My AutoIt script parses text by sentences. Because they most likely end in a period, question mark or exclamation point, I used this to split text by sentence:
$LineArray = StringSplit($displayed_file, "!?.", 2)
The problem; it deletes delimiters (periods, question marks, and exclamation points at the end of sentences). For example, the string One. Two. Three.
is split into One
, Two
, and Three
.
How can I split into sentences while retaining the periods, question marks, and exclamation points that end these sentences?
Using StringSplit()
the delimiters are consumed in the process (and so are lost for the result). Using StringRegExp()
:
#include <array.au3>
$string="This is a text. It has several sentences. Really? Of Course!"

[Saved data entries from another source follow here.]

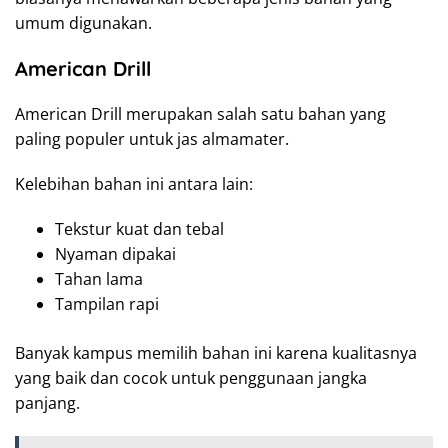
umum digunakan.
American Drill
American Drill merupakan salah satu bahan yang
paling populer untuk jas almamater.
Kelebihan bahan ini antara lain:
Tekstur kuat dan tebal
Nyaman dipakai
Tahan lama
Tampilan rapi
Banyak kampus memilih bahan ini karena kualitasnya
yang baik dan cocok untuk penggunaan jangka
panjang.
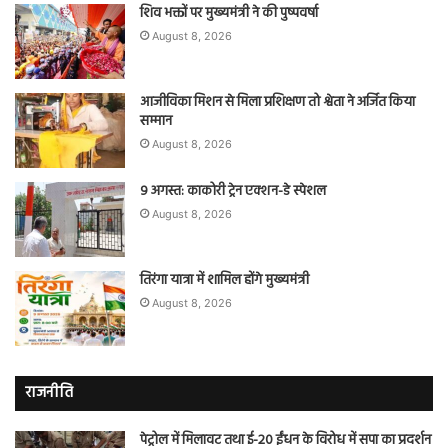
शिव भक्तों पर मुख्यमंत्री ने की पुष्पवर्षा
August 8, 2026
आजीविका मिशन से मिला प्रशिक्षण तो श्वेता ने अर्जित किया
सम्मान
August 8, 2026
9 अगस्त: काकोरी ट्रेन एक्शन-डे स्पेशल
August 8, 2026
तिरंगा यात्रा में शामिल होंगे मुख्यमंत्री
August 8, 2026
राजनीति
पेट्रोल में मिलावट तथा ई-20 ईंधन के विरोध में सपा का प्रदर्शन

$a = stringregexp($string,"(?U)(.*[.?!])",3)
_ArrayDisplay($a)
To remove leading space(s), change the pattern to "(?U)[ ]*?(.*[.?!])"
. Or to "(?U) *?(.*[.?!] )"
to split at [.!?]
plus <space>
(adding a space to the last sentence):
#include <array.au3>
$string = "Do you know Pi? Yes! What's it? It's 3.14159! That's correct."
$a = StringRegExp($string & " ", "(?U)[ ]*?(.*[.?!] )", 3)
_ArrayDisplay($a)
To preserve @CRLF
(\r\n
) inside sentences:
#include <array.au3>
$string = "Do you " & @CRLF & "know Pi? Yes! What's it? It's" & @CRLF & "3.14159! That's correct."
$a = StringRegExp($string & " ", "(?s)(?U)[ ]*?(.*[.?!][ \R] )", 3)
_ArrayDisplay($a,"Sentences") ;_ArrayDisplay doesn't show @CRLF
For $i In $a
;MsgBox(0,"",$i)
ConsoleWrite(StringStripWS($i, 3) & @CRLF & "---------" & @CRLF)
Next
This does not keep @CRLF
when end of line is same as end of sentence: ...line end!" & @CRLF & "Next line...
.